When I founded the American Muslim Senior Society (AMSS), an interfaith, not-for-profit health and long-term care organization in 2017, it was natural that we address the social determinants of health that challenge low-income Montgomery County residents 55 and older, as well as their families. To develop culturally-sensitive programs reflective of the county's diverse communities, with partnered with interfaith and community leaders and trained culturally diverse Ambassadors to help us identify persons in need. We held many community dialogues to find out their issues of concern and found out that having access to food, financial security, and culturally sensitive caregiving were essential to their health and wellness.
So we started the AMSS Halal Meals on Wheels program in 2019, which provides 500 50+ AMSS clients and their households with wraparound services. AMSS Ambassadors offer companionship, deliver weekly packages of nourishing food, and link them to healthcare and social services. We continue to target the county's communities of color experiencing health disparities, including: White Oak, Colesville/Silver Spring, Burtonsville, Aspen Hill, Wheaton, Rockville, Germantown, and Gaithersburg. Our clients are African American (50%), Asian (30%), Hispanic (10%), and white (10%), including Middle-Eastern and other cultures.
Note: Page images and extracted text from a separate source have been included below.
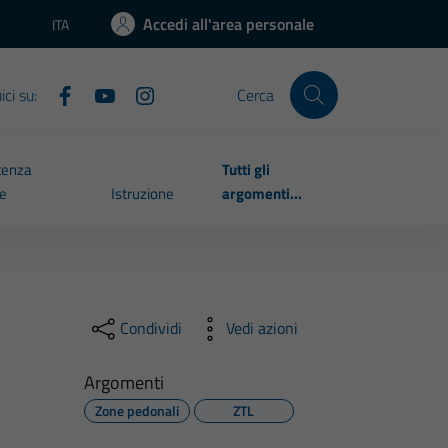
Accedi all'area personale
ITA
Lingua attiva:
ci su:
Cerca
tenza
Tutti gli
le
Istruzione
argomenti...
Condividi
Vedi azioni
Argomenti
Zone pedonali
ZTL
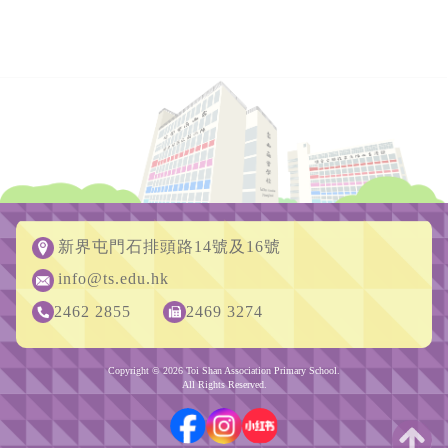
新界屯門石排頭路14號及16號
info@ts.edu.hk
2462 2855
2469 3274
Copyright © 2026 Toi Shan Association Primary School.
All Rights Reserved.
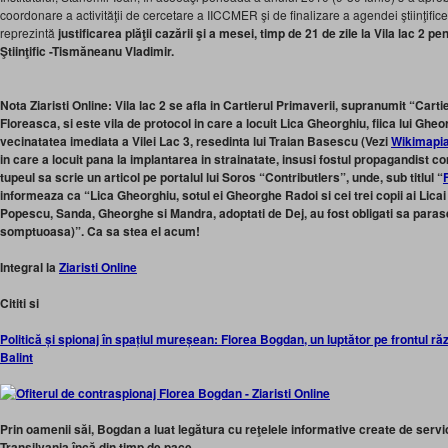
coordonare a activităţii de cercetare a IICCMER şi de finalizare a agendei ştiinţifice
reprezintă
justificarea plăţii cazării şi a mesei, timp de 21 de zile la Vila lac 2 p
Ştiinţific -Tismăneanu Vladimir.
Nota Ziaristi Online: Vila lac 2 se afla in Cartierul Primaverii, supranumit “Carti
Floreasca, si este vila de protocol in care a locuit Lica Gheorghiu, fiica lui Ghe
vecinatatea imediata a Vilei Lac 3, resedinta lui Traian Basescu (Vezi
Wikimapi
in care a locuit pana la implantarea in strainatate, insusi fostul propagandist 
tupeul sa scrie un articol pe portalul lui Soros “Contributlers”, unde, sub titlul “
informeaza ca “Lica Gheorghiu, sotul ei Gheorghe Radoi si cei trei copii ai Lica
Popescu, Sanda, Gheorghe si Mandra, adoptati de Dej, au fost obligati sa parasea
somptuoasa)”. Ca sa stea el acum!
Integral la
Ziaristi Online
Cititi si
Politică și spionaj în spațiul mureșean: Florea Bogdan, un luptător pe frontul răzb
Balint
Prin oamenii săi, Bogdan a luat legătura cu reţelele informative create de servi
Transilvania încă din timp de pace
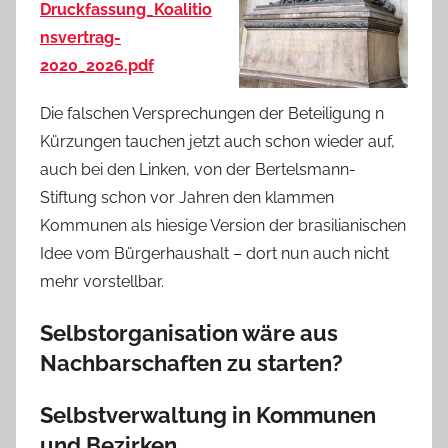
Druckfassung_Koalitio
nsvertrag-
2020_2026.pdf
Die falschen Versprechungen der Beteiligung n
Kürzungen tauchen jetzt auch schon wieder auf,
auch bei den Linken, von der Bertelsmann-
Stiftung schon vor Jahren den klammen
Kommunen als hiesige Version der brasilianischen
Idee vom Bürgerhaushalt – dort nun auch nicht
mehr vorstellbar.
Selbstorganisation wäre aus
Nachbarschaften zu starten?
Selbstverwaltung in Kommunen
und Bezirken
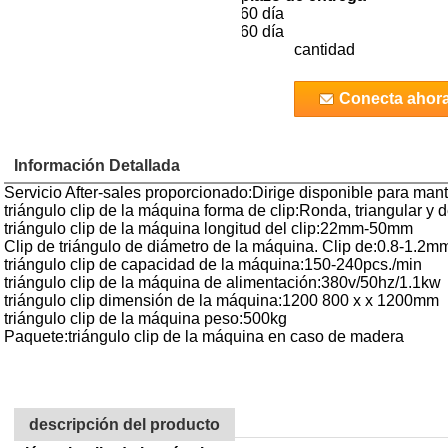
000
US $
6000.0
/set
60 día
 - 999999
US $
5000.0
/set
60 día
cantidad
Conecta ahor
Información Detallada
Servicio After-sales proporcionado:Dirige disponible para man
triángulo clip de la máquina forma de clip:Ronda, triangular y d
triángulo clip de la máquina longitud del clip:22mm-50mm
Clip de triángulo de diámetro de la máquina. Clip de:0.8-1.2m
triángulo clip de capacidad de la máquina:150-240pcs./min
triángulo clip de la máquina de alimentación:380v/50hz/1.1kw
triángulo clip dimensión de la máquina:1200 800 x x 1200mm
triángulo clip de la máquina peso:500kg
Paquete:triángulo clip de la máquina en caso de madera
descripción del producto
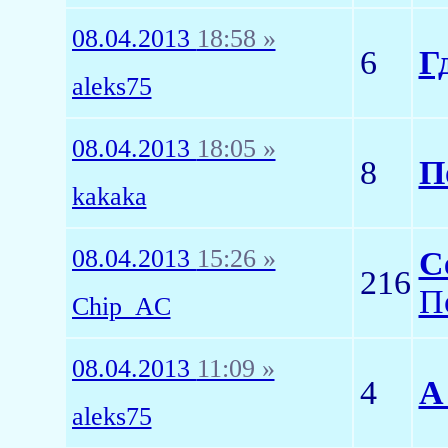
08.04.2013
18:58 »
6
Г
aleks75
08.04.2013
18:05 »
8
П
kakaka
08.04.2013
15:26 »
С
216
П
Chip_AC
08.04.2013
11:09 »
4
А
aleks75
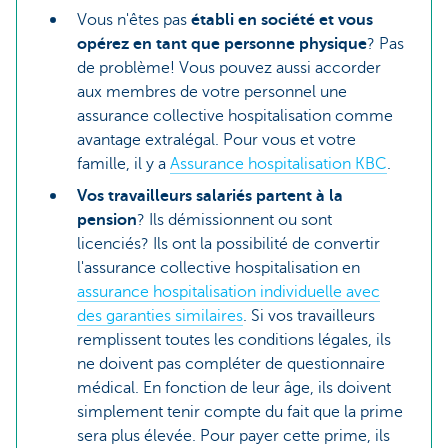
Vous n'êtes pas
établi en société et vous
opérez en tant que personne physique
? Pas
de problème! Vous pouvez aussi accorder
aux membres de votre personnel une
assurance collective hospitalisation comme
avantage extralégal. Pour vous et votre
famille, il y a
Assurance hospitalisation KBC
.
Vos travailleurs salariés partent à la
pension
? Ils démissionnent ou sont
licenciés? Ils ont la possibilité de convertir
l'assurance collective hospitalisation en
assurance hospitalisation individuelle avec
des garanties similaires
. Si vos travailleurs
remplissent toutes les conditions légales, ils
ne doivent pas compléter de questionnaire
médical. En fonction de leur âge, ils doivent
simplement tenir compte du fait que la prime
sera plus élevée. Pour payer cette prime, ils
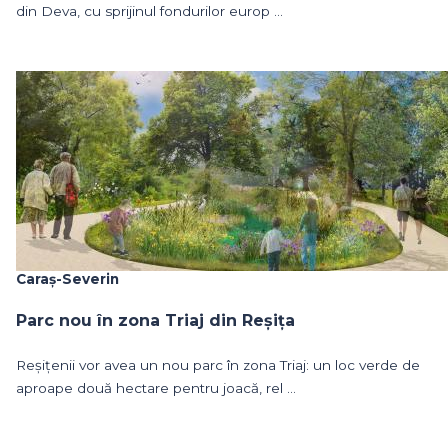
din Deva, cu sprijinul fondurilor europ ...
Caraș-Severin
Parc nou în zona Triaj din Reșița
Reșițenii vor avea un nou parc în zona Triaj: un loc verde de
aproape două hectare pentru joacă, rel ...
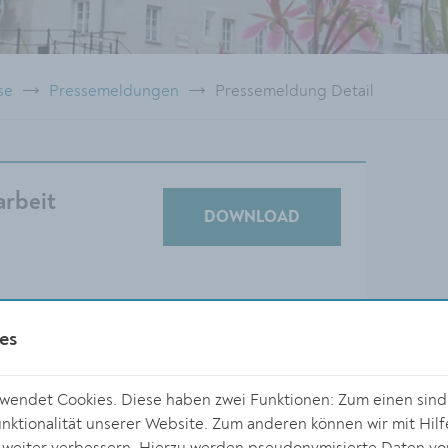
se
Pressemeldungen
Pressemeldung Detail
arbeit
DOWNLOAD
es
Schon jetzt bietet der UHK Krems in
endet Cookies. Diese haben zwei Funktionen: Zum einen sind s
der Mittelschule ein
ktionalität unserer Website. Zum anderen können wir mit Hilf
Handballtraining an.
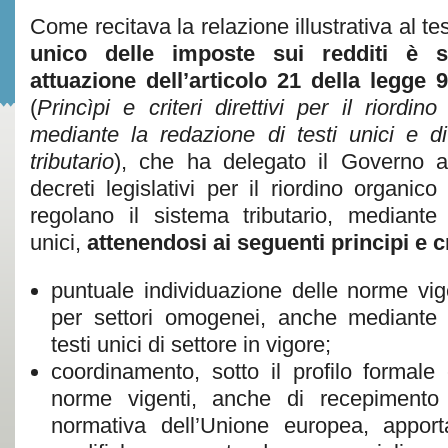
Come recitava la relazione illustrativa al te
unico delle imposte sui redditi è s
attuazione dell’articolo 21 della legge 
(
Princìpi e criteri direttivi per il riordin
mediante la redazione di testi unici e di
tributario
), che ha delegato il Governo 
decreti legislativi per il riordino organico
regolano il sistema tributario, mediante
unici,
attenendosi ai seguenti principi e cri
puntuale individuazione delle norme vig
per settori omogenei, anche mediante 
testi unici di settore in vigore;
coordinamento, sotto il profilo formale 
norme vigenti, anche di recepimento 
normativa dell’Unione europea, appor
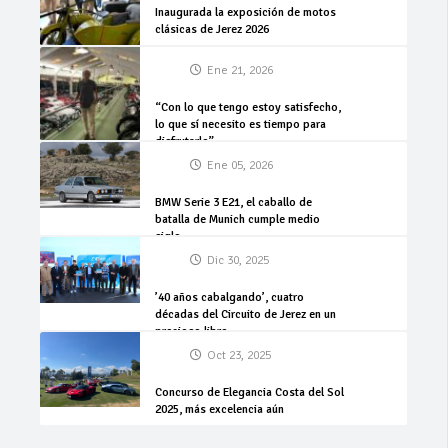
Inaugurada la exposición de motos
clásicas de Jerez 2026
Ene 21, 2026
“Con lo que tengo estoy satisfecho,
lo que sí necesito es tiempo para
disfrutarlo”
Ene 05, 2026
BMW Serie 3 E21, el caballo de
batalla de Munich cumple medio
siglo
Dic 30, 2025
’40 años cabalgando’, cuatro
décadas del Circuito de Jerez en un
precioso libro
Oct 23, 2025
Concurso de Elegancia Costa del Sol
2025, más excelencia aún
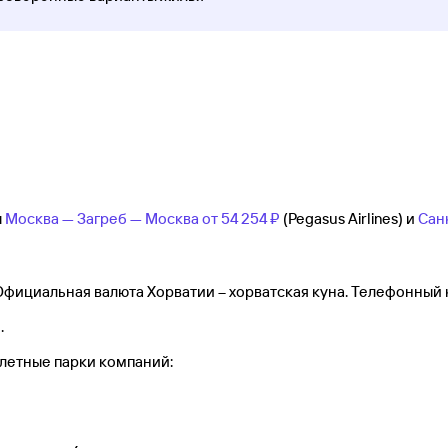
ы
Москва — Загреб — Москва от
54 ⁠254 ⁠₽
(Pegasus Airlines) и
Сан
Официальная валюта Хорватии – хорватская куна. Телефонный 
.
летные парки компаний:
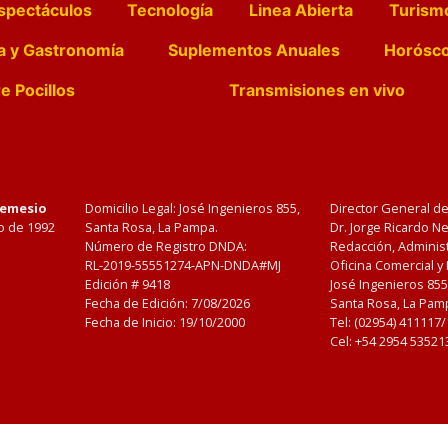
spectáculos
Tecnología
Linea Abierta
Turism
a y Gastronomía
Suplementos Anuales
Horósc
e Pocillos
Transmisiones en vivo
Nemesio
Domicilio Legal: José Ingenieros 855,
Director General d
o de 1992
Santa Rosa, La Pampa.
Dr. Jorge Ricardo 
Número de Registro DNDA:
Redacción, Administ
RL-2019-55551274-APN-DNDA#MJ
Oficina Comercial y
Edición #
9418
José Ingenieros 855
Fecha de Edición:
7/08/2026
Santa Rosa, La Pamp
Fecha de Inicio: 19/10/2000
Tel: (02954) 411117
Cel: +54 2954 53521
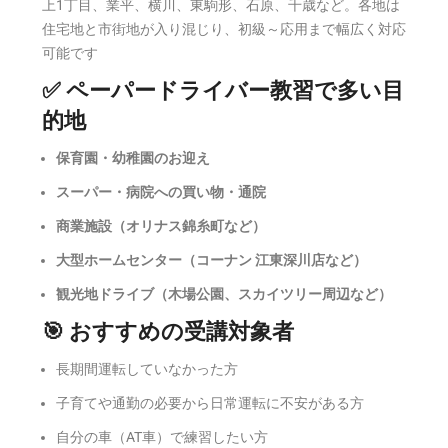
上1丁目、業平、横川、東駒形、石原、千歳など。各地は
住宅地と市街地が入り混じり、初級～応用まで幅広く対応
可能です
✅ ペーパードライバー教習で多い目
的地
保育園・幼稚園のお迎え
スーパー・病院への買い物・通院
商業施設（オリナス錦糸町など）
大型ホームセンター（コーナン 江東深川店など）
観光地ドライブ（木場公園、スカイツリー周辺など）
🎯 おすすめの受講対象者
長期間運転していなかった方
子育てや通勤の必要から日常運転に不安がある方
自分の車（AT車）で練習したい方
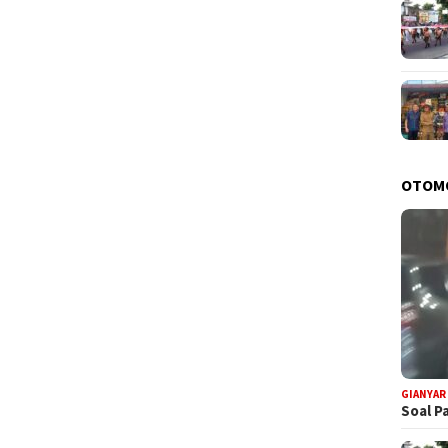
OTOM
GIANYAR
Soal P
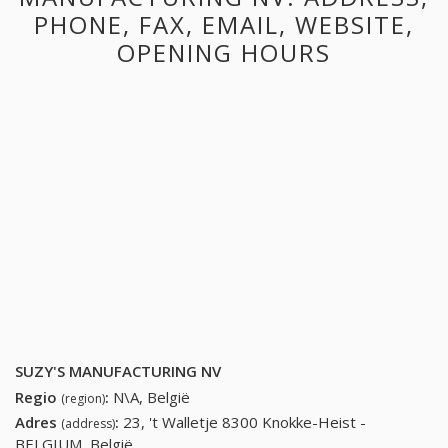
PHONE, FAX, EMAIL, WEBSITE,
OPENING HOURS
SUZY'S MANUFACTURING NV
Regio
:
N\A, België
(region)
Adres
:
23, 't Walletje 8300 Knokke-Heist -
(address)
BELGIUM, België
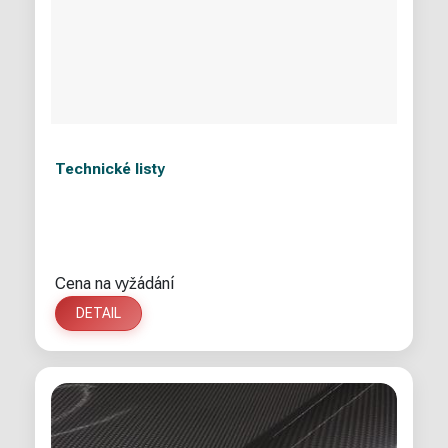
Technické listy
Cena na vyžádání
DETAIL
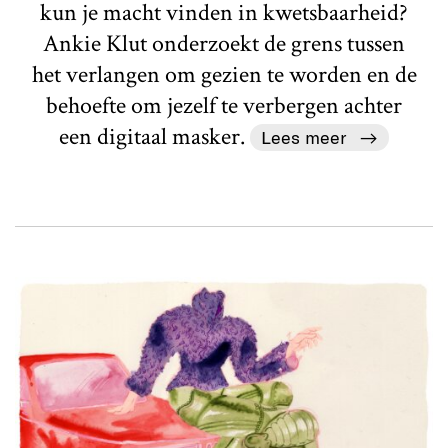
kun je macht vinden in kwetsbaarheid?
Ankie Klut onderzoekt de grens tussen
het verlangen om gezien te worden en de
behoefte om jezelf te verbergen achter
een digitaal masker.
Lees meer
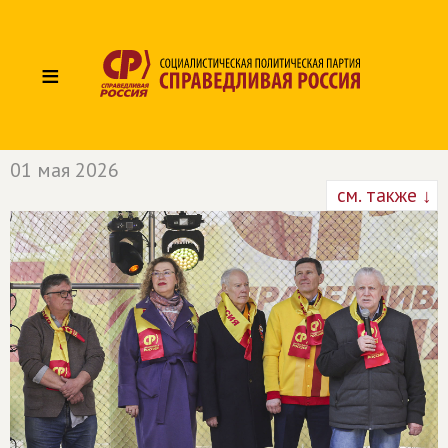
≡
01 мая 2026
см. также ↓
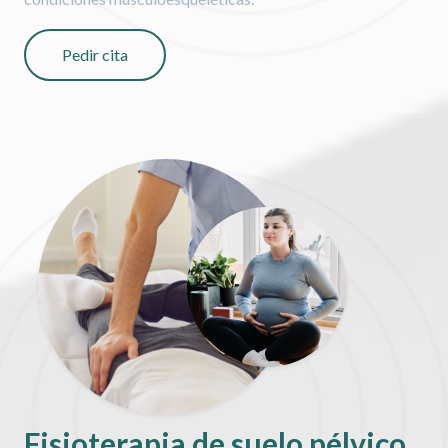
Pedir cita
Fisioterapia de suelo pélvico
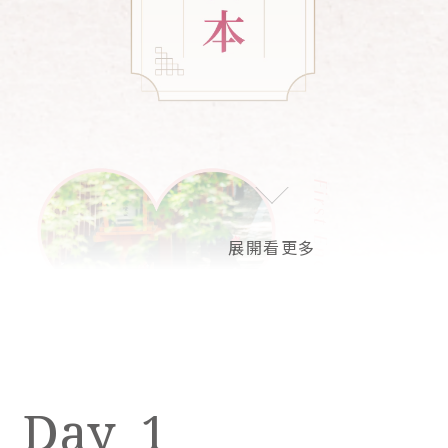
1
1
2
3
4
5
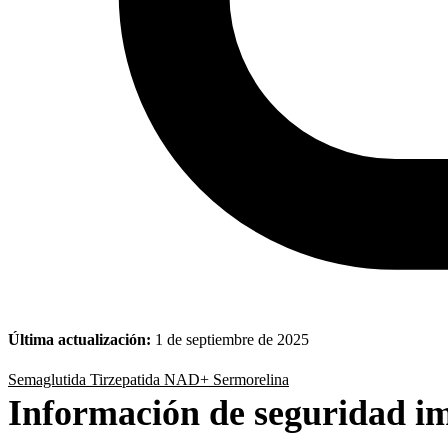
Última actualización:
1 de septiembre de 2025
Semaglutida
Tirzepatida
NAD+
Sermorelina
Información de seguridad i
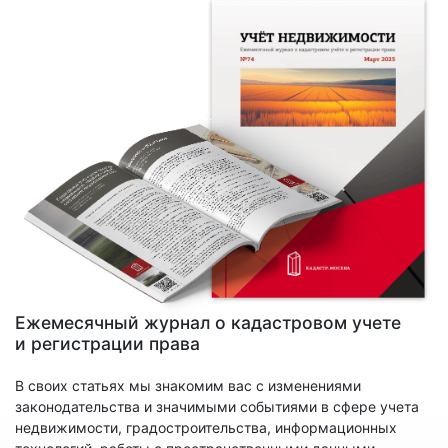
Ежемесячный журнал о кадастровом учете
и регистрации права
В своих статьях мы знакомим вас с изменениями
законодательства и значимыми событиями в сфере учета
недвижимости, градостроительства, информационных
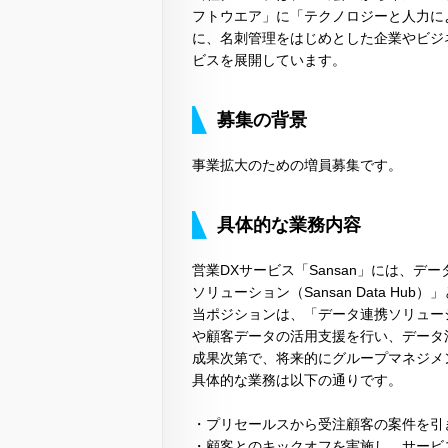
フトウエア」に「テクノロジーと人力に
に、名刺管理をはじめとした企業やビジ
ビスを展開しています。
募集の背景
事業拡大のための増員募集です。
具体的な業務内容
営業DXサービス「Sansan」には、
ソリューション（Sansan Data Hu
当ポジションは、「データ連携ソリュー
や顧客データの活用支援を行い、データ
成果次第で、将来的にグループマネジメ
具体的な業務は以下の通りです。
・プリセールスから受注顧客の案件を引
・顧客とのキックオフを実施し、サービ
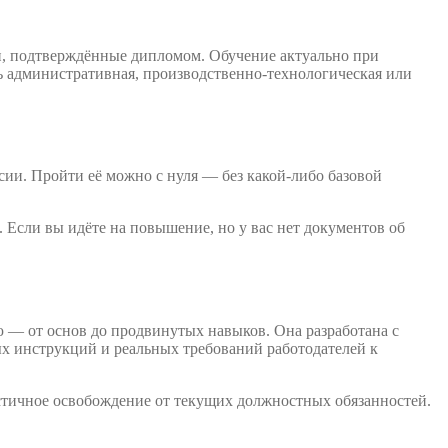
и, подтверждённые дипломом. Обучение актуально при
ь административная, производственно-технологическая или
сии. Пройти её можно с нуля — без какой-либо базовой
 Если вы идёте на повышение, но у вас нет документов об
 — от основ до продвинутых навыков. Она разработана с
х инструкций и реальных требований работодателей к
стичное освобождение от текущих должностных обязанностей.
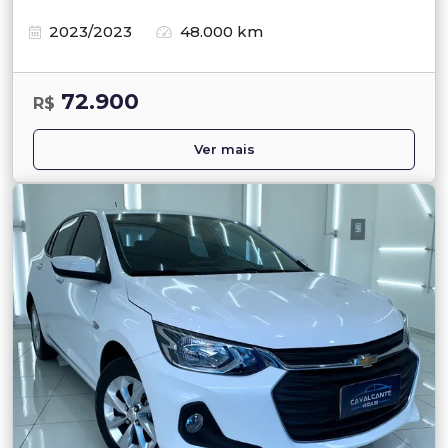
2023/2023
48.000 km
72.900
R$
Ver mais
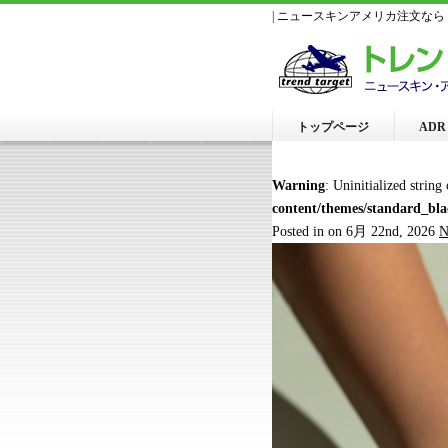
| ニュースキンアメリカ注文な
トップページ
AD
Warning
: Uninitialized string
content/themes/standard_bl
Posted in on 6月 22nd, 2026
N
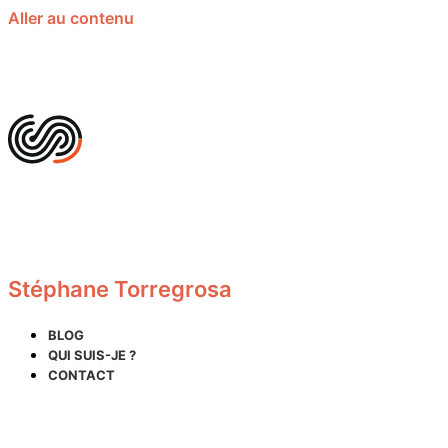
Aller au contenu
Stéphane Torregrosa
BLOG
QUI SUIS-JE ?
CONTACT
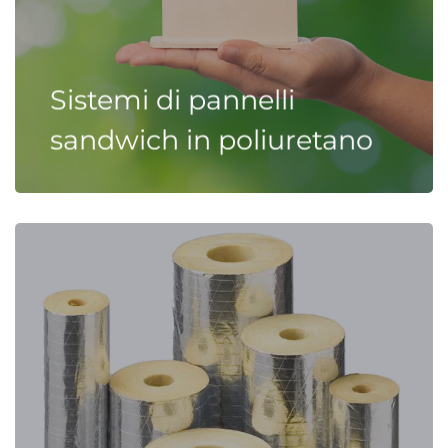
Sistemi di pannelli
sandwich in poliuretano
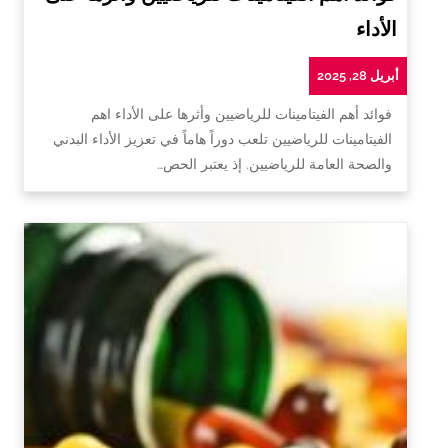
الأداء
أبريل 28, 2025
فوائد أهم الفيتامينات للرياضيين وأثرها على الأداء اهم
الفيتامينات للرياضيين تلعب دوراً هاماً في تعزيز الأداء البدني
والصحة العامة للرياضيين. إذ يعتبر الحص…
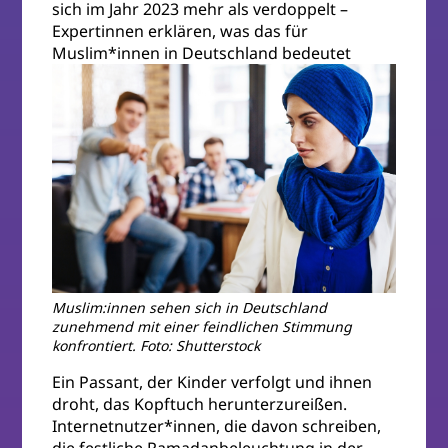
sich im Jahr 2023 mehr als verdoppelt –
Expertinnen erklären, was das für
Muslim*innen in Deutschland bedeutet
Muslim:innen sehen sich in Deutschland
zunehmend mit einer feindlichen Stimmung
konfrontiert. Foto: Shutterstock
Ein Passant, der Kinder verfolgt und ihnen
droht, das Kopftuch herunterzureißen.
Internetnutzer*innen, die davon schreiben,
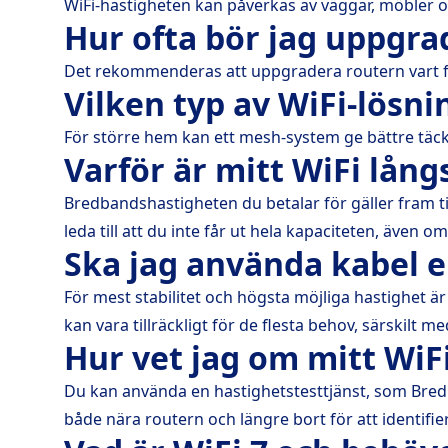
WiFi-hastigheten kan påverkas av väggar, möbler o
Hur ofta bör jag uppgra
Det rekommenderas att uppgradera routern vart fem
Vilken typ av WiFi-lösni
För större hem kan ett mesh-system ge bättre täck
Varför är mitt WiFi lån
Bredbandshastigheten du betalar för gäller fram til
leda till att du inte får ut hela kapaciteten, även om 
Ska jag använda kabel e
För mest stabilitet och högsta möjliga hastighet är 
kan vara tillräckligt för de flesta behov, särskilt m
Hur vet jag om mitt WiF
Du kan använda en hastighetstesttjänst, som Bredba
både nära routern och längre bort för att identif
In 2019 we also started the AMSS Certified Nursing Assistant Scholarship and Employment Pilot Program to provide multi-cultural, low income, younger members of the same above communities with scholarships for training as Certified Nurse Assistants (CNAs). The program served a two-fold purpose. First, the program graduates filled a critical need for individuals who could provide culturally sensitive healthcare for older residents in the community. And second, the new healthcare workers gained economic stability and careers with advancement opportunities. The program, offered in partnership with Morning Star Training Academy and CarePlus Inc. Home Health Agency, has recruited, trained, graduated, and helped secure employment for 86 CNAs.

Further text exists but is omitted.